Events

SeminarCARF Seminar

Mon, Nov 17, 2025

70th CARF Seminar: Energy Substitution and Biased Technical Change in Japan

※This event is open only to University of Tokyo students, faculty and staff.

Date and Time

Monday, November 17th, 2025 17:00 – 18:00
※Language: English

Venue

【Onsite Meeting Only】
Lecture room E, 12F of International Academic Research Building (Hongo Campus)
https://www.e.u-tokyo.ac.jp/fservice/address/akamon-e.html

Speaker

Julian Salg
Goethe-University Frankfurt

Speaker's Profile

Julian Salg recently defended his doctoral thesis at Goethe University Frankfurt, Germany, titled Energy Substitution, Biased Technical Change and the Economy-Rebound Effect. He holds both a master’s and a bachelor’s degree in economics.

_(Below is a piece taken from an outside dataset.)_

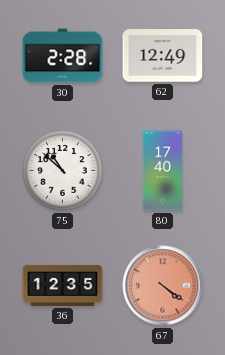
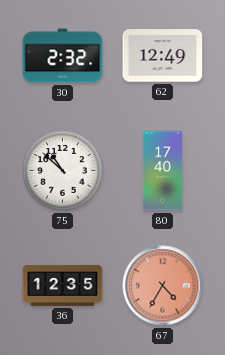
30: 2:28 -> 2:32
67: 4:21 -> 4:35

His research has taken him to Paris, Copenhagen, and Tokyo. Julian is also a Research Fellow at the Instituto Superior Técnico, University of Lisbon, where he and his co-authors conduct interdisciplinary research at the intersection of economic growth theory and environmental engineering. In his current position, Julian serves as Coordinator of the transdisciplinary Competence and Transfer Center for Sustainable Finance and Regulation at the House of Finance in Frankfurt, with a focus on biodiversity and nature-related risks.

Abstract

The study estimates an energy-augmented Constant Elasticity of Substitution (CES) production function using the so-called “System of Simultaneous Equations Approach” to analyze how Japan’s high energy demand and scarce domestic resources have shaped its aggregate supply-side conditions from 1978 to 2019. Results show low energy substitution elasticity (~0.3) and a decelerating trend in energy-saving technical progress. Additionally, 39% of efficiency-induced energy savings are offset by the economy-wide rebound effect – a feedback mechanism that is underexplored in the Japanese context. These findings hold across a battery of robustness checks, including controlling for endogeneity via instrumented variables, excluding residential energy consumption, and testing different nesting structures of the objective production function. By extending the model and allowing for smooth regime switches in the technical progress functions, the study reveals a strong uptick in energy-saving technical progress post-Fukushima. However, under this more flexible model, rebound effects even rise to ~50%, undermining half of Japan’s energy efficiency gains. The economy-wide rebound effect remains a threat to Japan’s energy-growth-decoupling, leaving it vulnerable to fluctuations in the global energy market in the long term. The study recommends that policies promoting energy-efficient innovations should be directed at green technologies (fuel switching) or be paired with measures that mitigate the unintended energy feedback mechanism, such as a carbon tax or energy budgets.